Never stop learning

Oct. 14, 2013
The best thing about working for Oil & Gas Journal is you never stop learning. A person can toil on the staff of OGJ for, oh, say going on 36 years and still learn something every day about the world's most interesting business.

The best thing about working for Oil & Gas Journal is you never stop learning. A person can toil on the staff of OGJ for, oh, say going on 36 years and still learn something every day about the world's most interesting business.

To succeed at OGJ, an editor has to understand operations as far upstream as geophysics and as far downstream as basic petrochemicals and everything in between along with associated business, political, and social topics. Collectively, OGJ's audience of industry professionals knows all this and can't be bluffed. While no single OGJ reader and no single member of the OGJ staff can know everything about the business, trying to learn it all keeps a person engaged and humble.

OGJ editors learn about oil and gas by talking to industry professionals, including members of the Editorial Advisory Board, by attending conferences, by taking courses, and by reading—especially OGJ.

Learning from veterans

OGJ editors also learn from one another. Like readers, editors specialize. Want to know something about LNG? Ask Warren True. About pipelines? Ask Chris Smith.

And young staff members learn from veterans.

Years ago, when OGJ was based in Tulsa, the editorial staff had a tradition that now seems quaint. Each morning and afternoon, editors convened for half an hour around a conference table to drink coffee, flip coins to determine who paid, and talk. These unstructured discussions, said to have evolved from staff meetings no one liked, usually steered themselves toward the oil and gas business, about which senior members of the group cared deeply and knew much.

The late Earl Seaton would hold forth on anything having to do with engineering. Once, when asked about the subject by one of the youngsters in attendance, he delivered a memorable disquisition on retrograde condensation—extemporaneously.

The late Bob Enright, having written about every topic OGJ covers over a career that spanned several decades and possessing an encyclopedic memory, could converse intelligently about anything related to hydrocarbons. He didn't just spew facts; he identified relationships and spotted analogies, wondering out loud, for example, why an enhanced recovery method successful somewhere in Texas should not work in a comparable reservoir in the North Sea.

Gene Kinney, who became editor of the magazine after demonstrating how Washington news should be written for an industry audience, would give voice to impromptu essays on political developments of the day and leave behind nuggets. To cite just one: On every subject, a doomsday forecast is filed away somewhere in the US capital so whoever controls the file can claim to have predicted the worst in case it comes true.

You learn important stuff listening to folks like those and others who gambled for their coffee in klatches that everyone else in the company, including several grumpy vice-presidents, mistook for wastes of time.

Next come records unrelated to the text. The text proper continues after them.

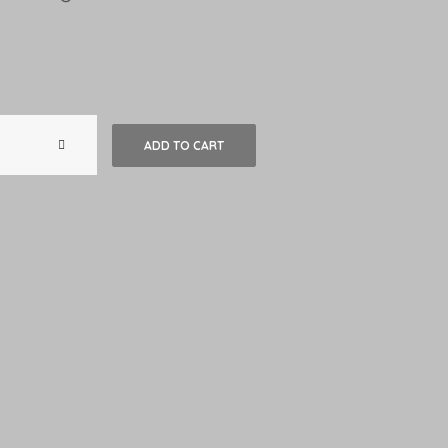
Maison
ADD TO CART
du
Sud
-
Amorim
quantity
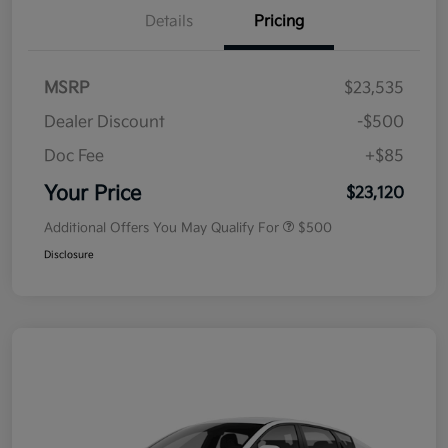
Details
Pricing
MSRP
$23,535
Dealer Discount
-$500
Doc Fee
+$85
Your Price
$23,120
Additional Offers You May Qualify For
$500
Disclosure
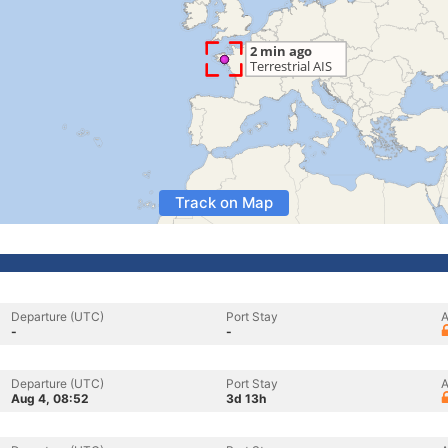
Track on Map
Departure (UTC)
Port Stay
A
-
-
Departure (UTC)
Port Stay
A
Aug 4, 08:52
3d 13h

Those days are long gone. OGJ moved to Houston. People are too busy for group coffee breaks, schedules too splayed.

About 10 years ago, this editor tried to reinstitute a structure within which colleagues could learn from one another. Periodically, the staff would meet for a discussion about a topic led by an editor specializing in the subject. The meetings generated healthy quantities of valuable information—but not much learning.

The editors were too diligent. They worked too hard assembling presentations. They lectured. After about one cycle through the staff, training meetings ceased.

But the need for training did not. Young editors recently have joined the staff. More are coming. As always, they get books to read and courses to attend. They ask questions. And the staff still has its veterans.

Transmitting experience

The challenge remains how to transmit whole careers' worth of knowledge, experience, and intellectual scar tissue from one generation to the next—experience that includes recognizing the limited value of formal lectures.

Now, once a week, young editors meet for an hour with one of the veterans to relay questions they've encountered while writing and editing OGJ articles. Early in an OGJ career, many such questions arise. So far, the young staffers haven't asked anything the old guy couldn't handle.

The exercise is stimulating and fun—at least for the old guy. Part of education is remembering to know something—not just recalling facts but blowing dust off understanding you bothered to acquire long ago but haven't used in a while.